Data records
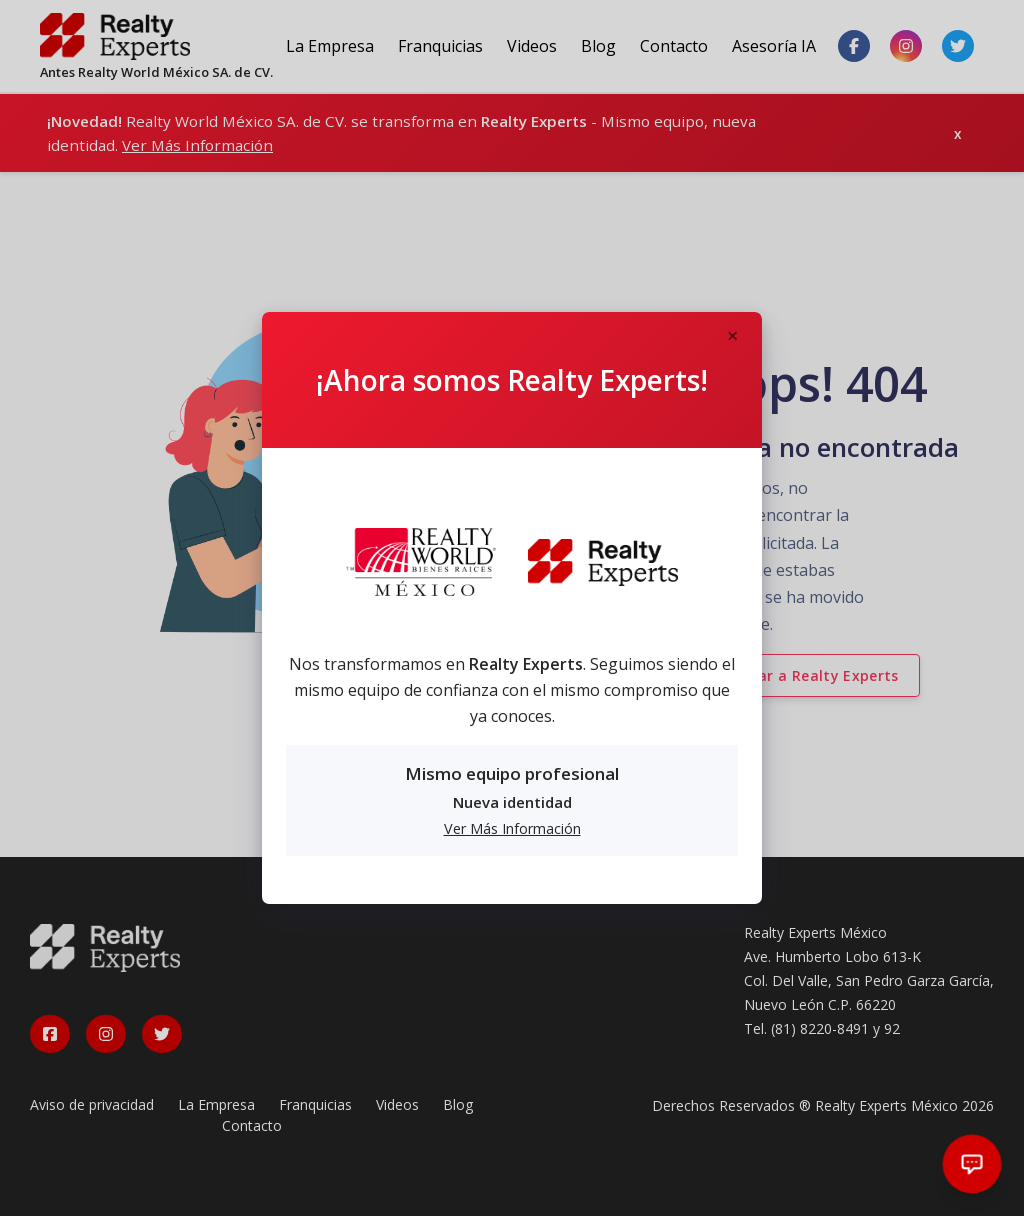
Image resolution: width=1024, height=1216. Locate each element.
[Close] (732, 337)
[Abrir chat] (972, 1164)
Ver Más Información (512, 828)
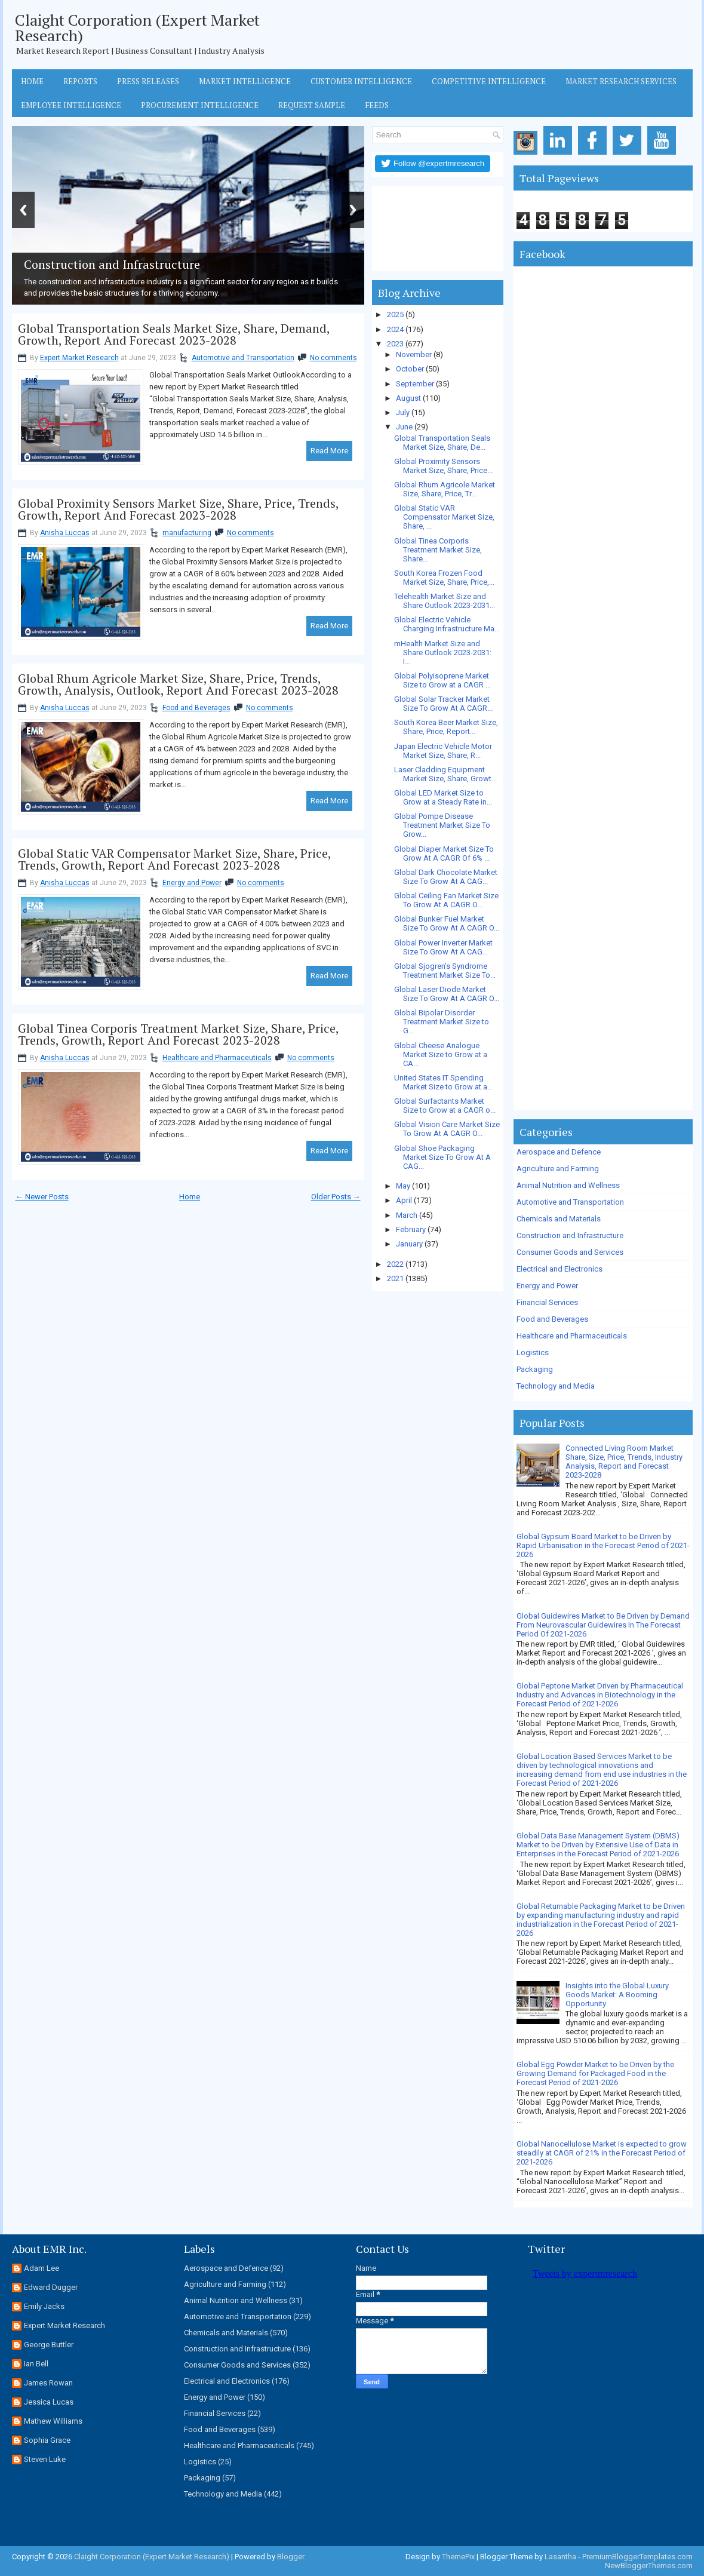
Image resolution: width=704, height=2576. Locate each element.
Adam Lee (41, 2268)
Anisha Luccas (65, 533)
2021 (395, 1278)
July (403, 412)
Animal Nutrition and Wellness (568, 1185)
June (404, 426)
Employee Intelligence (71, 105)
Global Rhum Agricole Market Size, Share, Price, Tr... (444, 489)
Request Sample (311, 105)
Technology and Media (556, 1385)
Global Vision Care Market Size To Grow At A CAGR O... (447, 1129)
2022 (395, 1264)
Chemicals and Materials (559, 1218)
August (408, 398)
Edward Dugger (51, 2287)
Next (353, 210)
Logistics (533, 1352)
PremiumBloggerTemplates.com (637, 2556)
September (415, 383)
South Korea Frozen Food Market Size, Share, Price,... (444, 578)
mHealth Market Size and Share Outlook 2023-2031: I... (442, 652)
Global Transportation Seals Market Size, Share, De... (442, 443)
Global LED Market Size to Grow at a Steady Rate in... (443, 797)
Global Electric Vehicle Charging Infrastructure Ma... (447, 624)
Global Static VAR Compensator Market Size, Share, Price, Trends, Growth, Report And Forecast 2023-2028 (174, 859)
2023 (395, 343)
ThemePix (458, 2556)
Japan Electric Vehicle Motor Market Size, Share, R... (443, 751)
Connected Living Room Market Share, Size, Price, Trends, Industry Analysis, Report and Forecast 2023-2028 (624, 1461)
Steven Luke (45, 2459)
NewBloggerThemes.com (649, 2565)
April (404, 1200)
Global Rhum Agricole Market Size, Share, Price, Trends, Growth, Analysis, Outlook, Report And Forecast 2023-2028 (178, 684)
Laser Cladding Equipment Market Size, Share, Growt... (445, 774)
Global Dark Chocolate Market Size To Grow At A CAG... (445, 877)
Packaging (535, 1369)
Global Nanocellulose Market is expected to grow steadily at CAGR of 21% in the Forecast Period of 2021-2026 (602, 2152)
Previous (23, 210)
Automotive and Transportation (243, 358)
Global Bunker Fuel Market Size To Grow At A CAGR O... (446, 923)
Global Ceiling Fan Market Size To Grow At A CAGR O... (446, 900)
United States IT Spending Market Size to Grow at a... (443, 1082)
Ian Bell (36, 2363)
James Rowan (48, 2382)
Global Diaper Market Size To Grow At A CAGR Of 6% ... (444, 853)
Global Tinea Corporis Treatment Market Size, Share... (438, 549)
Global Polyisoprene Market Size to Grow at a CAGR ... (442, 680)
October (410, 368)
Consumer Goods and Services (570, 1252)
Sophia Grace (47, 2440)
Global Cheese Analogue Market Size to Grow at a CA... (440, 1054)
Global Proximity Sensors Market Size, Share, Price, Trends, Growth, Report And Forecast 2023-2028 (178, 509)
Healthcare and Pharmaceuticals (217, 1058)
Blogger (291, 2556)
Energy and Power (192, 883)
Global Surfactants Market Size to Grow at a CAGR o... (445, 1105)
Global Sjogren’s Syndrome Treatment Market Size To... (445, 971)
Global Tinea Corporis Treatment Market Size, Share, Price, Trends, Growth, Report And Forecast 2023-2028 (178, 1034)
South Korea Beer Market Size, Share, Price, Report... (446, 727)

[What the task requires] Your reply should restate the data above word for word and contain no pictures.

[Answer for this exercise]
Image resolution: width=1024, height=1216. Locate each element.
[Close] (732, 337)
[Abrir chat] (972, 1164)
Ver Más Información (512, 828)
Image resolution: width=704, height=2576. Locate each element.
Adam Lee (41, 2268)
Anisha Luccas (65, 533)
2021 (395, 1278)
July (403, 412)
Animal Nutrition and Wellness (568, 1185)
June (404, 426)
Employee Intelligence (71, 105)
Global Rhum Agricole Market Size, Share, Price, Tr... (444, 489)
Request Sample (311, 105)
Technology and Media (556, 1385)
Global Vision Care Market Size To Grow At A CAGR O... (447, 1129)
2022 (395, 1264)
Chemicals and Materials (559, 1218)
August (408, 398)
Edward Dugger (51, 2287)
Next (353, 210)
Logistics (533, 1352)
PremiumBloggerTemplates.com (637, 2556)
September (415, 383)
South Korea Frozen Food Market Size, Share, Price,... (444, 578)
mHealth Market Size and Share Outlook 2023-2031: I... (442, 652)
Global Transportation Seals Market Size, Share, De... (442, 443)
Global LED Market Size to Grow at a Steady Rate in... (443, 797)
Global Electric Vehicle Charging Infrastructure Ma... (447, 624)
Global Static VAR Compensator Market Size, Share, Price, Trends, Growth, Report And Forecast 2023-2028 (174, 859)
2023 (395, 343)
ThemePix (458, 2556)
Japan Electric Vehicle Motor Market Size, Share, R... (443, 751)
Connected Living Room Market Share, Size, Price, Trends, Industry Analysis, Report and Forecast 2023-2028 (624, 1461)
Steven Luke (45, 2459)
NewBloggerThemes.com (649, 2565)
April (404, 1200)
Global Rhum Agricole Market Size, Share, Price, Trends, Growth, Analysis, Outlook, Report And Forecast 2023-2028 (178, 684)
Laser Cladding Equipment Market Size, Share, Growt... (445, 774)
Global Dark Chocolate Market Size To Grow At A CAG... (445, 877)
Packaging (535, 1369)
Global Nanocellulose Market is expected to grow steadily at CAGR of 21% in the Forecast Period of 2021-2026 (602, 2152)
Previous (23, 210)
Automotive and Transportation (243, 358)
Global Bunker Fuel Market Size To Grow At A CAGR O... (446, 923)
Global Ceiling Fan Market Size To Grow At A CAGR O... (446, 900)
United States IT Spending Market Size to Grow at a... (443, 1082)
Ian Bell (36, 2363)
James Rowan (48, 2382)
Global Diaper Market Size To Grow At A CAGR Of 6% ... (444, 853)
Global Tinea Corporis Treatment Market Size, Share... (438, 549)
Global Polyisoprene Market Size to Grow at a CAGR ... (442, 680)
October (410, 368)
Consumer Goods and Services (570, 1252)
Sophia Grace (47, 2440)
Global Cheese Analogue Market Size to Grow at a CA... (440, 1054)
Global Proximity Sensors Market Size, Share, Price, Trends, Growth, Report And Forecast 2023-2028 (178, 509)
Healthcare and Pharmaceuticals (217, 1058)
Blogger (291, 2556)
Energy and Power (192, 883)
Global Surfactants Market Size to Grow at a CAGR o... (445, 1105)
Global Sjogren’s Syndrome Treatment Market Size To... (445, 971)
Global Tinea Corporis Treatment Market Size, Share, Price, Trends, Growth, Report And Forecast 2023-2028 (178, 1034)
South Korea Beer Market Size, Share, Price, Report... (446, 727)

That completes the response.